> _EXERCISE_: Pictures do not belong in the copy; retype the records below exactly.

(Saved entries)
:::

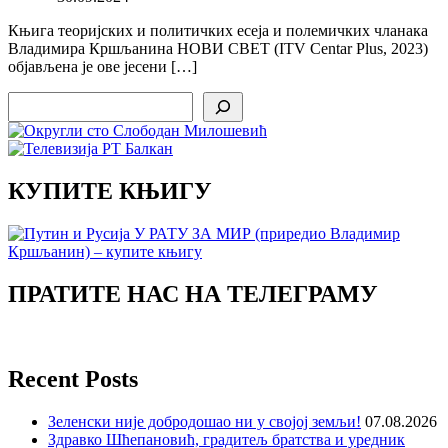
Књига теоријских и политичких есеја и полемичких чланака
Владимира Кршљанина НОВИ СВЕТ (ITV Centar Plus, 2023)
објављена је ове јесени […]
Search
КУПИТЕ КЊИГУ
ПРАТИТЕ НАС НА ТЕЛЕГРАМУ
Recent Posts
Зеленски није добродошао ни у својој земљи!
07.08.2026
Здравко Шћепановић, градитељ братства и уредник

:::

> _WRITTEN ANSWER_:
Књига теоријских и политичких есеја и полемичких чланака
Владимира Кршљанина НОВИ СВЕТ (ITV Centar Plus, 2023)
објављена је ове јесени […]
Search
КУПИТЕ КЊИГУ
ПРАТИТЕ НАС НА ТЕЛЕГРАМУ
Recent Posts
Зеленски није добродошао ни у својој земљи!
07.08.2026
Здравко Шћепановић, градитељ братства и уредник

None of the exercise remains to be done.